╔══

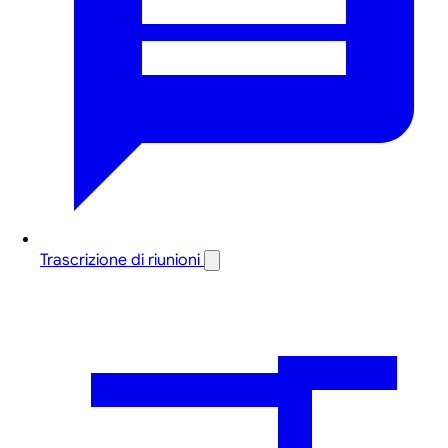
Trascrizione di riunioni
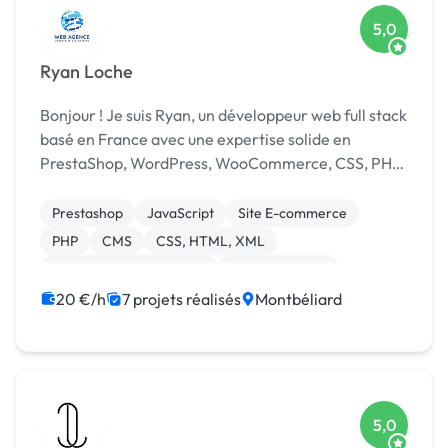
5,0
Ryan Loche
Bonjour ! Je suis Ryan, un développeur web full stack
basé en France avec une expertise solide en
PrestaShop, WordPress, WooCommerce, CSS, PHP,
JavaScript et Python. Fort de plusieurs années
d'expérience, je suis passionné par la création de
Prestashop
JavaScript
Site E-commerce
sites...
PHP
CMS
CSS, HTML, XML
Création de site internet
Site clé en main
WordPress
20 €/h
7 projets réalisés
Montbéliard
5,0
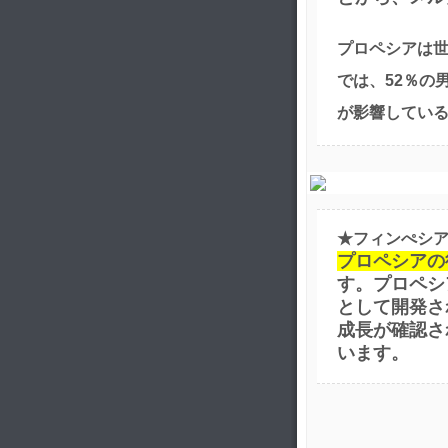
プロペシアは世
では、52％の
が影響してい
★フィンぺシ
プロペシアの
す。プロペシ
として開発さ
成長が確認さ
います。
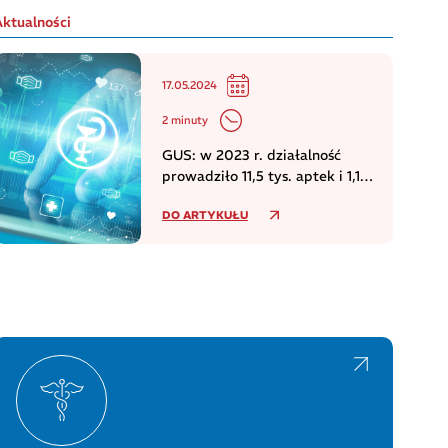
Aktualności
17.05.2024
2 minuty
GUS: w 2023 r. działalność
prowadziło 11,5 tys. aptek i 1,1
tys. punktów aptecznych
DO ARTYKUŁU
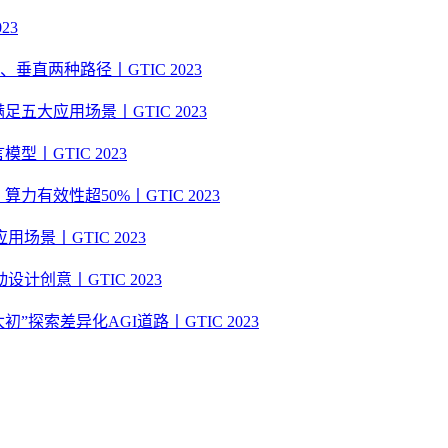
23
直两种路径丨GTIC 2023
足五大应用场景丨GTIC 2023
型丨GTIC 2023
力有效性超50%丨GTIC 2023
景丨GTIC 2023
创意丨GTIC 2023
探索差异化AGI道路丨GTIC 2023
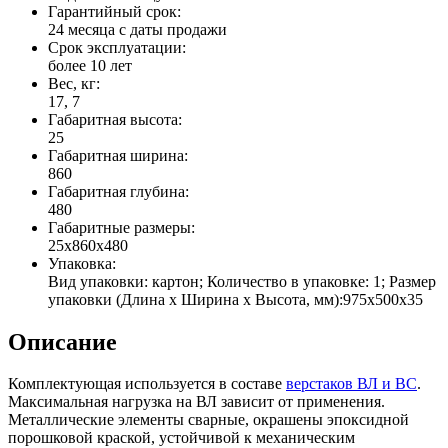
Гарантийный срок:
24 месяца с даты продажи
Срок эксплуатации:
более 10 лет
Вес, кг:
17, 7
Габаритная высота:
25
Габаритная ширина:
860
Габаритная глубина:
480
Габаритные размеры:
25x860x480
Упаковка:
Вид упаковки: картон; Количество в упаковке: 1; Размер
упаковки (Длина х Ширина х Высота, мм):975х500х35
Описание
Комплектующая используется в составе
верстаков ВЛ и ВС
.
Максимальная нагрузка на ВЛ зависит от применения.
Металлические элементы сварные, окрашены эпоксидной
порошковой краской, устойчивой к механическим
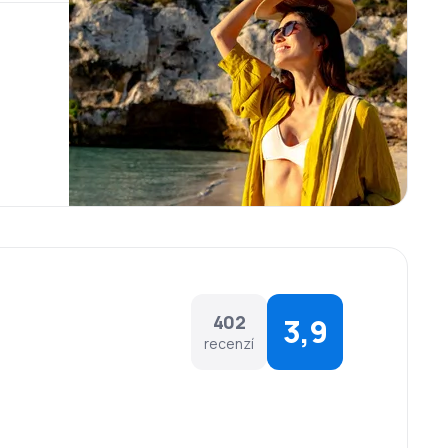
402
3,9
recenzí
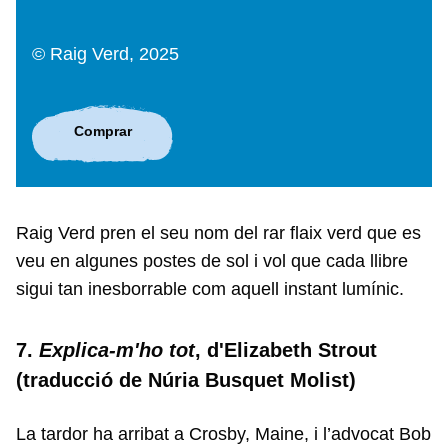
© Raig Verd, 2025
Comprar
Raig Verd pren el seu nom del rar flaix verd que es
veu en algunes postes de sol i vol que cada llibre
sigui tan inesborrable com aquell instant lumínic.
7.
Explica-m'ho tot
, d'Elizabeth Strout
(traducció de Núria Busquet Molist)
La tardor ha arribat a Crosby, Maine, i l’advocat Bob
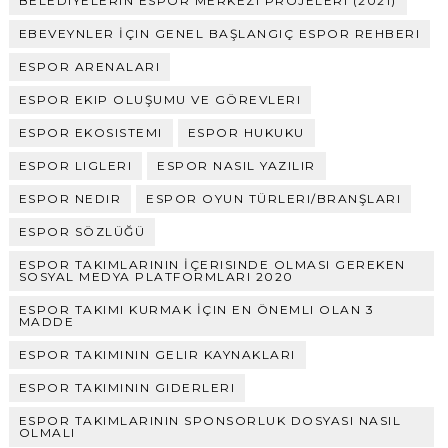
BELEDIYELERIN ESPOR MERKEZI PROJELERI (2021)
EBEVEYNLER İÇIN GENEL BAŞLANGIÇ ESPOR REHBERI
ESPOR ARENALARI
ESPOR EKIP OLUŞUMU VE GÖREVLERI
ESPOR EKOSISTEMI
ESPOR HUKUKU
ESPOR LIGLERI
ESPOR NASIL YAZILIR
ESPOR NEDIR
ESPOR OYUN TÜRLERI/BRANŞLARI
ESPOR SÖZLÜĞÜ
ESPOR TAKIMLARININ İÇERISINDE OLMASI GEREKEN
SOSYAL MEDYA PLATFORMLARI 2020
ESPOR TAKIMI KURMAK İÇIN EN ÖNEMLI OLAN 3
MADDE
ESPOR TAKIMININ GELIR KAYNAKLARI
ESPOR TAKIMININ GIDERLERI
ESPOR TAKIMLARININ SPONSORLUK DOSYASI NASIL
OLMALI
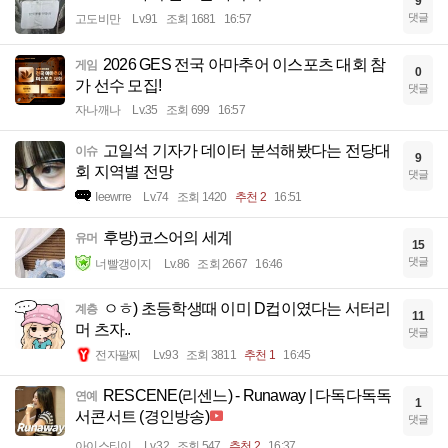
9
댓글
고도비만
Lv.91
조회 1681
16:57
2026 GES 전국 아마추어 이스포츠 대회 참
게임
0
가 선수 모집!
댓글
자나깨나
Lv.35
조회 699
16:57
고일석 기자가 데이터 분석해봤다는 전당대
이슈
9
회 지역별 전망
댓글
Ieewrre
Lv.74
조회 1420
추천 2
16:51
후방)코스어의 세계
유머
15
댓글
너빨갱이지
Lv.86
조회 2667
16:46
ㅇㅎ) 초등학생때 이미 D컵이였다는 서터리
계층
11
머 츠자..
댓글
전자팔찌
Lv.93
조회 3811
추천 1
16:45
RESCENE(리센느) - Runaway | 다독다독독
연예
1
서콘서트 (경인방송)
댓글
아이스티이
Lv.32
조회 547
추천 2
16:37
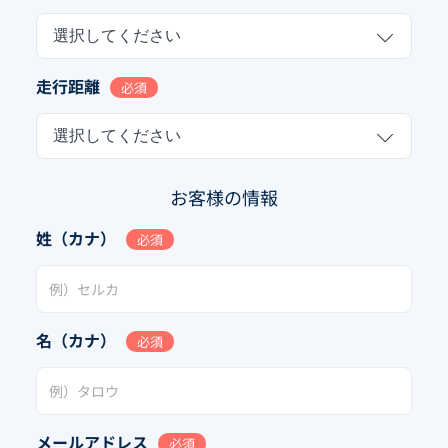
選択してください
走行距離
必須
選択してください
お客様の情報
姓（カナ）
必須
名（カナ）
必須
メールアドレス
必須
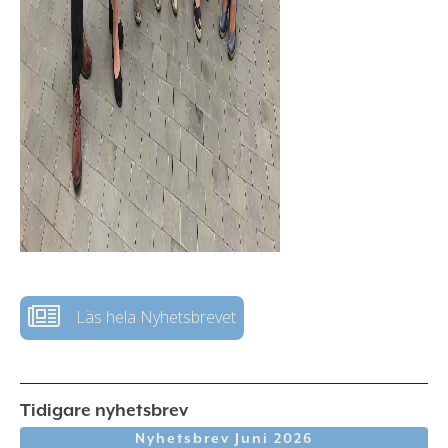
Läs hela Nyhetsbrevet
Tidigare nyhetsbrev
Nyhetsbrev Juni 2026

╚══

▶ Problem to work on
Using the material above, transcribe exactly the lines from the one holding "Максимальная нагрузка на" to the one holding "veu en algunes", both ends kept. Do not carry over any pictures.

▶ Answer box
Максимальная нагрузка на ВЛ зависит от применения.
Металлические элементы сварные, окрашены эпоксидной
порошковой краской, устойчивой к механическим
402
3,9
recenzí
© Raig Verd, 2025
Comprar
Raig Verd pren el seu nom del rar flaix verd que es
veu en algunes postes de sol i vol que cada llibre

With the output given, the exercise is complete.